Although small in number, a few cash-rich AI tech-bio companies are in-licensing assets in the other direction—a trend started by Benevolent AI in 2019 when it took assets from Janssen Pharmaceutica. This is now also extending to advanced medicinal products; in March 2025, Hologen AI formed Hologen Neuro AI, a joint venture with gene therapy developer MeiraGTx to take forward a clinically tested adeno-associated viral gene therapy asset. In the deal, Hologen AI provides $200 million upfront and an annual funding commitment in return for a minority stake in MeiraGTx’s manufacturing subsidiary, which it will optimize using its models. Several other deals have applied AI solutions to developability and biotech manufacturing. And with the current icy financing environment shortening cash runways for biotechs, cash-rich tech-bio companies may continue to find opportunities for in-licensing and joint venture activity.

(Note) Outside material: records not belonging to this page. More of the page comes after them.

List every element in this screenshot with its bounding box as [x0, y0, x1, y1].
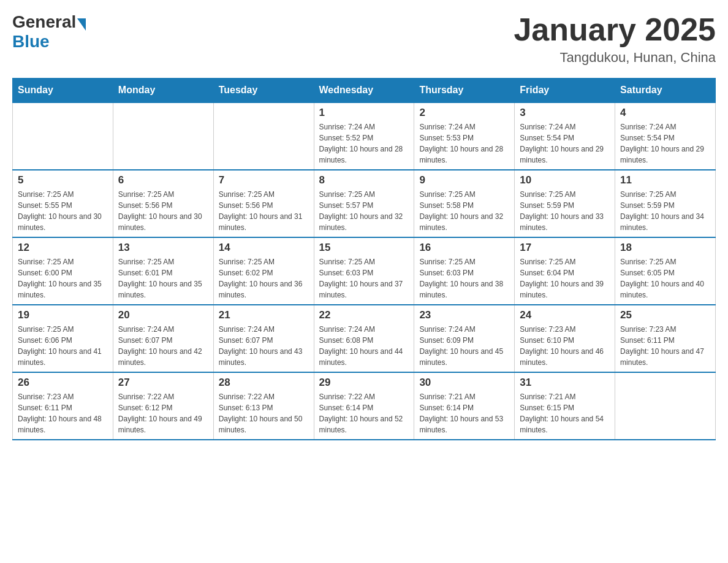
day-cell: 11Sunrise: 7:25 AM Sunset: 5:59 PM Dayli… — [615, 170, 716, 237]
day-cell — [13, 102, 113, 170]
day-cell: 29Sunrise: 7:22 AM Sunset: 6:14 PM Dayli… — [314, 372, 414, 440]
title-section: January 2025 Tangdukou, Hunan, China — [514, 12, 716, 66]
day-info: Sunrise: 7:25 AM Sunset: 6:03 PM Dayligh… — [419, 256, 509, 301]
day-info: Sunrise: 7:21 AM Sunset: 6:15 PM Dayligh… — [520, 391, 610, 435]
day-info: Sunrise: 7:25 AM Sunset: 6:06 PM Dayligh… — [18, 324, 108, 368]
day-cell: 8Sunrise: 7:25 AM Sunset: 5:57 PM Daylig… — [314, 170, 414, 237]
day-number: 29 — [319, 377, 409, 389]
day-cell — [213, 102, 314, 170]
day-info: Sunrise: 7:22 AM Sunset: 6:14 PM Dayligh… — [319, 391, 409, 435]
day-number: 30 — [419, 377, 509, 389]
day-cell: 17Sunrise: 7:25 AM Sunset: 6:04 PM Dayli… — [515, 237, 615, 305]
day-number: 21 — [219, 309, 309, 321]
day-number: 22 — [319, 309, 409, 321]
header-cell-saturday: Saturday — [615, 79, 716, 103]
header-cell-sunday: Sunday — [13, 79, 113, 103]
logo-icon: General Blue — [12, 12, 86, 52]
day-number: 25 — [620, 309, 710, 321]
day-cell: 25Sunrise: 7:23 AM Sunset: 6:11 PM Dayli… — [615, 305, 716, 372]
day-info: Sunrise: 7:25 AM Sunset: 5:59 PM Dayligh… — [520, 189, 610, 233]
header-cell-thursday: Thursday — [414, 79, 515, 103]
day-number: 28 — [219, 377, 309, 389]
day-number: 18 — [620, 242, 710, 254]
day-info: Sunrise: 7:22 AM Sunset: 6:13 PM Dayligh… — [219, 391, 309, 435]
day-info: Sunrise: 7:24 AM Sunset: 5:54 PM Dayligh… — [520, 121, 610, 166]
day-number: 15 — [319, 242, 409, 254]
calendar-table: SundayMondayTuesdayWednesdayThursdayFrid… — [12, 78, 716, 440]
day-number: 3 — [520, 107, 610, 119]
week-row-5: 26Sunrise: 7:23 AM Sunset: 6:11 PM Dayli… — [13, 372, 716, 440]
logo-triangle-icon — [77, 18, 86, 31]
day-cell: 5Sunrise: 7:25 AM Sunset: 5:55 PM Daylig… — [13, 170, 113, 237]
logo: General Blue — [12, 12, 86, 52]
day-info: Sunrise: 7:23 AM Sunset: 6:10 PM Dayligh… — [520, 324, 610, 368]
day-number: 16 — [419, 242, 509, 254]
day-info: Sunrise: 7:25 AM Sunset: 6:02 PM Dayligh… — [219, 256, 309, 301]
day-cell — [113, 102, 213, 170]
day-cell: 3Sunrise: 7:24 AM Sunset: 5:54 PM Daylig… — [515, 102, 615, 170]
day-info: Sunrise: 7:24 AM Sunset: 5:54 PM Dayligh… — [620, 121, 710, 166]
day-cell — [615, 372, 716, 440]
day-cell: 14Sunrise: 7:25 AM Sunset: 6:02 PM Dayli… — [213, 237, 314, 305]
day-info: Sunrise: 7:25 AM Sunset: 6:00 PM Dayligh… — [18, 256, 108, 301]
header-cell-tuesday: Tuesday — [213, 79, 314, 103]
day-cell: 12Sunrise: 7:25 AM Sunset: 6:00 PM Dayli… — [13, 237, 113, 305]
day-number: 7 — [219, 174, 309, 186]
day-cell: 28Sunrise: 7:22 AM Sunset: 6:13 PM Dayli… — [213, 372, 314, 440]
day-number: 6 — [118, 174, 208, 186]
week-row-4: 19Sunrise: 7:25 AM Sunset: 6:06 PM Dayli… — [13, 305, 716, 372]
day-info: Sunrise: 7:25 AM Sunset: 6:01 PM Dayligh… — [118, 256, 208, 301]
day-cell: 24Sunrise: 7:23 AM Sunset: 6:10 PM Dayli… — [515, 305, 615, 372]
week-row-3: 12Sunrise: 7:25 AM Sunset: 6:00 PM Dayli… — [13, 237, 716, 305]
day-number: 23 — [419, 309, 509, 321]
day-number: 10 — [520, 174, 610, 186]
day-cell: 4Sunrise: 7:24 AM Sunset: 5:54 PM Daylig… — [615, 102, 716, 170]
day-info: Sunrise: 7:24 AM Sunset: 6:09 PM Dayligh… — [419, 324, 509, 368]
day-number: 2 — [419, 107, 509, 119]
day-cell: 7Sunrise: 7:25 AM Sunset: 5:56 PM Daylig… — [213, 170, 314, 237]
logo-blue-text: Blue — [12, 32, 50, 52]
month-title: January 2025 — [514, 12, 716, 47]
day-number: 27 — [118, 377, 208, 389]
day-info: Sunrise: 7:25 AM Sunset: 5:56 PM Dayligh… — [118, 189, 208, 233]
header-cell-monday: Monday — [113, 79, 213, 103]
day-cell: 30Sunrise: 7:21 AM Sunset: 6:14 PM Dayli… — [414, 372, 515, 440]
day-info: Sunrise: 7:25 AM Sunset: 5:58 PM Dayligh… — [419, 189, 509, 233]
header-cell-wednesday: Wednesday — [314, 79, 414, 103]
day-number: 24 — [520, 309, 610, 321]
day-number: 8 — [319, 174, 409, 186]
day-info: Sunrise: 7:25 AM Sunset: 5:59 PM Dayligh… — [620, 189, 710, 233]
day-number: 1 — [319, 107, 409, 119]
day-cell: 18Sunrise: 7:25 AM Sunset: 6:05 PM Dayli… — [615, 237, 716, 305]
day-cell: 20Sunrise: 7:24 AM Sunset: 6:07 PM Dayli… — [113, 305, 213, 372]
day-cell: 2Sunrise: 7:24 AM Sunset: 5:53 PM Daylig… — [414, 102, 515, 170]
day-number: 19 — [18, 309, 108, 321]
day-number: 5 — [18, 174, 108, 186]
day-info: Sunrise: 7:24 AM Sunset: 6:08 PM Dayligh… — [319, 324, 409, 368]
day-info: Sunrise: 7:24 AM Sunset: 6:07 PM Dayligh… — [219, 324, 309, 368]
day-cell: 9Sunrise: 7:25 AM Sunset: 5:58 PM Daylig… — [414, 170, 515, 237]
day-cell: 26Sunrise: 7:23 AM Sunset: 6:11 PM Dayli… — [13, 372, 113, 440]
day-number: 20 — [118, 309, 208, 321]
day-number: 13 — [118, 242, 208, 254]
day-info: Sunrise: 7:22 AM Sunset: 6:12 PM Dayligh… — [118, 391, 208, 435]
day-number: 14 — [219, 242, 309, 254]
day-info: Sunrise: 7:25 AM Sunset: 5:56 PM Dayligh… — [219, 189, 309, 233]
day-cell: 22Sunrise: 7:24 AM Sunset: 6:08 PM Dayli… — [314, 305, 414, 372]
week-row-2: 5Sunrise: 7:25 AM Sunset: 5:55 PM Daylig… — [13, 170, 716, 237]
day-cell: 31Sunrise: 7:21 AM Sunset: 6:15 PM Dayli… — [515, 372, 615, 440]
day-cell: 13Sunrise: 7:25 AM Sunset: 6:01 PM Dayli… — [113, 237, 213, 305]
day-info: Sunrise: 7:24 AM Sunset: 6:07 PM Dayligh… — [118, 324, 208, 368]
day-cell: 19Sunrise: 7:25 AM Sunset: 6:06 PM Dayli… — [13, 305, 113, 372]
day-number: 12 — [18, 242, 108, 254]
calendar-body: 1Sunrise: 7:24 AM Sunset: 5:52 PM Daylig… — [13, 102, 716, 440]
day-info: Sunrise: 7:24 AM Sunset: 5:52 PM Dayligh… — [319, 121, 409, 166]
day-number: 31 — [520, 377, 610, 389]
day-info: Sunrise: 7:25 AM Sunset: 6:03 PM Dayligh… — [319, 256, 409, 301]
day-cell: 15Sunrise: 7:25 AM Sunset: 6:03 PM Dayli… — [314, 237, 414, 305]
page-header: General Blue January 2025 Tangdukou, Hun… — [12, 12, 716, 66]
day-number: 11 — [620, 174, 710, 186]
day-cell: 16Sunrise: 7:25 AM Sunset: 6:03 PM Dayli… — [414, 237, 515, 305]
day-cell: 1Sunrise: 7:24 AM Sunset: 5:52 PM Daylig… — [314, 102, 414, 170]
header-row: SundayMondayTuesdayWednesdayThursdayFrid… — [13, 79, 716, 103]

The real currency, however, is data. Deals like those between Tempus and AstraZeneca or Ochre and GSK (Table 1) demonstrate how high‑quality, disease‑specific datasets are becoming as valuable as discovery IP, underpinning next‑generation causal and foundational models. Looking ahead, as AI platforms continue to mature and demonstrate reproducible lead generation and preclinical validation, deal volumes and values are poised to increase further. Strategic alliances will increasingly blend generative, causal and foundational AI approaches with diverse types of biological, chemical, toxicological and clinical data. And industry-wide adoption of AI-focused drug discovery is firmly underway.